O professor Lenz Cesar explica que há dois tipos de armadilhas para íons: as de Penning, como a construída pelos pesquisadores do IF-UFRJ, e as de Paul. No continente sul-americano, há uma armadilha desse segundo tipo instalada na Argentina. Segundo o professor, a técnica criada pelos pesquisadores brasileiros possibilitará que eles produzam todo tipo de íon, das espécies atômicas às moleculares. “Dessa forma, uma das aplicações que vislumbramos é no estudo de formação molecular em condições de temperatura de meio interestelar para aprender sobre diferentes mecanismos.
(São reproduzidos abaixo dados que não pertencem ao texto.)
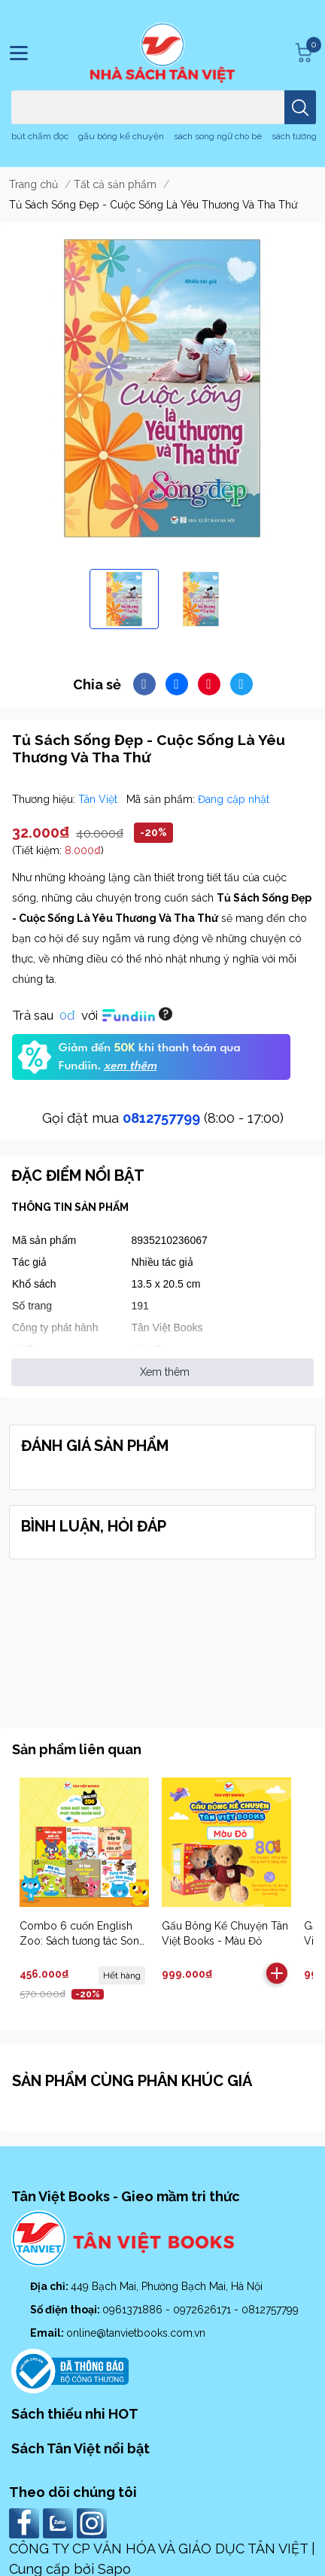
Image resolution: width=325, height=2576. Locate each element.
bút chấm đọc (39, 136)
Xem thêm (165, 1372)
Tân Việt (99, 799)
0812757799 (161, 1118)
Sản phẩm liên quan (76, 1749)
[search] (300, 107)
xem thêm (130, 1066)
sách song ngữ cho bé (218, 136)
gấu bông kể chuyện (121, 136)
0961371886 (134, 2310)
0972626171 (203, 2310)
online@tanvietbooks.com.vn (135, 2333)
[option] (124, 599)
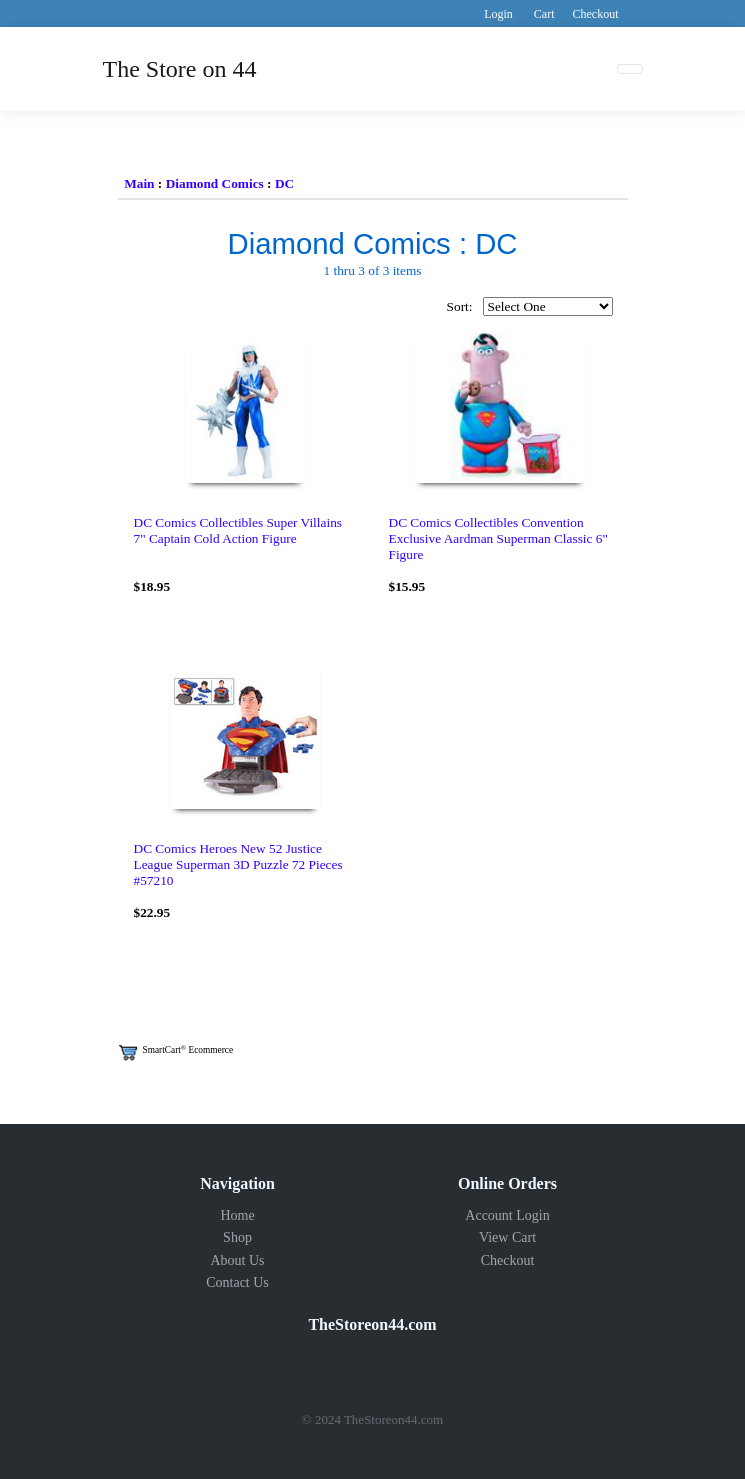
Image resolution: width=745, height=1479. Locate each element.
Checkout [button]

Como surpresa da técnica, ganhamos um feixe de elétrons sob demanda somente com a aplicação de um potencial elétrico repulsivo em nossa matriz de neônio. Fazendo contas básicas, se colocarmos um campo magnético intenso ao redor da nossa matriz, devemos poder produzir um feixe de elétrons, em baixas energias, com spin polarizado em próximo de 80%”, afirma Lenz Cesar. Um feixe assim, de baixas energias, não existia até quando o grupo do IF-UFRJ submeteu o artigo à Communications Physics.
Para Lenz Cesar, a maior motivação em experimentos do tipo é a de se questionar a natureza sobre o que o professor chama de “grande mistério” para a explicação teórica do nosso Universo, resposta que ainda não temos. O professor se refere ao fato de os cientistas não conseguirem explicar, ainda, por que a matéria, e não a antimatéria, domina o Universo. “Da mesma forma semântica, mas por princípios físicos que podem ser diferentes, que a matéria foi escolhida frente à antimatéria em nosso Universo e não termos uma boa explicação para isso, assim também a biologia ‘escolhe’ uma quiralidade: 19 de 20 aminoácidos naturais têm quiralidade esquerda, enquanto os açúcares têm quiralidade direita. Esse fenômeno está longe de ter uma boa explicação e precisa ser estudado em sua origem microscópica”, diz ele.
O grupo do IF-UFRJ agora se dedica à construção de uma nova versão da armadilha, com acesso óptico e possibilidade de detecção simultânea de cargas positivas e negativas. Essa armadilha permitirá estudos por espectroscopia a laser de íons aprisionados e produção de moléculas em baixas temperaturas, a partir de cátions e ânions frios. O projeto foi apoiado por edital temático da Fundação de Amparo à Pesquisa do Estado do Rio de Janeiro (FAPERJ). “Esse tipo de pesquisa requer visão e investimento de longo prazo”, ressalta o professor Lenz Cesar. Ele lembra que o investimento do CNPq na manutenção de infra-estrutura do Laboratório de Super-Espectroscopia também auxiliou no resultado final, que permitiu a construção da armadilha de íons por seu grupo de pesquisa. O CNPq também apóia os pesquisadores brasileiros em repasses de recursos à RENAFAE (Rede Nacional de Física de Altas Energias), para cobrir custos de colaboração internacional com o CERN (Organização Europeia para a Pesquisa Nuclear), além de financiar bolsas de Produtividade em Pesquisa para três co-autores e uma bolsa de doutorado para o primeiro autor do artigo. Junto com o professor Cláudio Lenz Cesar, assinam o artigo publicado na Communications Physics os também bolsistas de Produtividade em Pesquisa do CNPq, Wânia Wolff e Daniel de Miranda Silveira, os professores Álvaro Nunes de Oliveira e Rodrigo Lage Sacramento, o bolsista de doutorado do CNPq, Levi Oliveira Araújo Azevedo, e o aluno de mestrado Rodolfo Souza Costa.